Getting AI to work in a fleshy, messy world is harder than you think

Getty Images

At the warehouses of British online grocery company Ocado Technology, robots, guided by AI, whizz around on rails at speeds of up to four metres per second, picking a 50-item order in minutes. The journeys then taken by Ocado’s delivery trucks are optimised by a neural network that makes more than 14 million last-mile routing calculations per second, and adjusts delivery routes each time a customer places a new order or adds extra items to their shopping lists.

But Ocado’s most ambitious automation efforts involve packing robots. At the time of writing the company has five robotic picking arms powered by computer vision, and other machine-learning systems that can identify the products that need to be packed and use suction power to grab them. Further advances, undertaken in conjunction with two European academic-led projects, are in the pipeline.

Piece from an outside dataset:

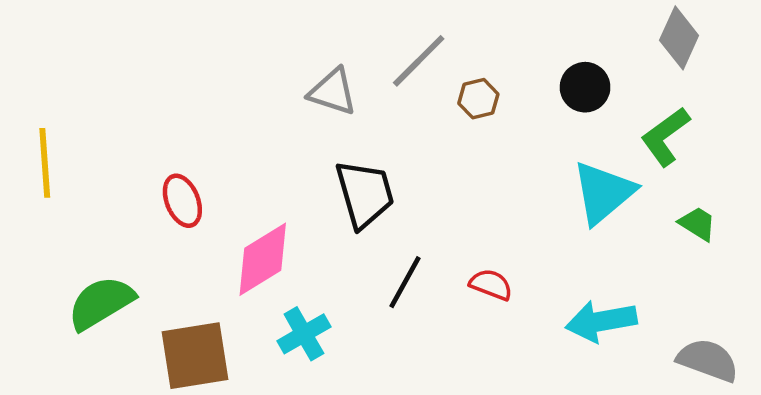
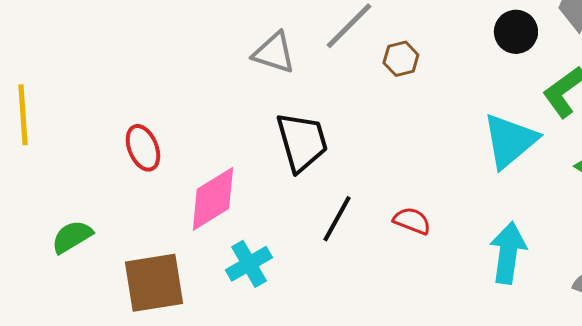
black circle: (585, 87) -> (516, 32), moved
green semicircle: (101, 303) -> (72, 237), size x0.7
cyan arrow: (601, 321) -> (508, 253), turned 108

Picking and packing aren’t easy if you’re a robot. “From a human’s perspective, it is a fairly simple task to pick and pack, and it doesn’t require an awful lot of training,” says Alex Harvey, chief of advanced technology at Ocado Technology. “For a computer and for a robot, the dexterous manipulation involved is far beyond the state of the art today to be able to pick and pack the full range of items that we do.”

Ocado’s Robotic Suction Pick (RSP) machine is a vacuum cup, powered by an air compressor, that sits at the end of an articulated arm. It uses computer vision and built-in sensors to select items gathered by a bot and place them into a shopping bag. Ocado.com sells a vast range of products, running into the tens of thousands. In terms of outward physical appearance, some are much the same: a tin of chopped tomatoes, for example, is not that different from a tin of lentils. But a tin of chopped tomatoes is very different indeed from a pack of yoghurts, which in turn are more sturdy than, say, a bunch of grapes. And, of course, even grapes aren’t all the same – they vary according to their variety and state of ripeness. Get the pressure of the vacuum cup wrong and the RSP will either drop or crush the item it is attempting to manipulate. Get the sequence wrong and there’s a danger that the tin of tomatoes will squash the grapes.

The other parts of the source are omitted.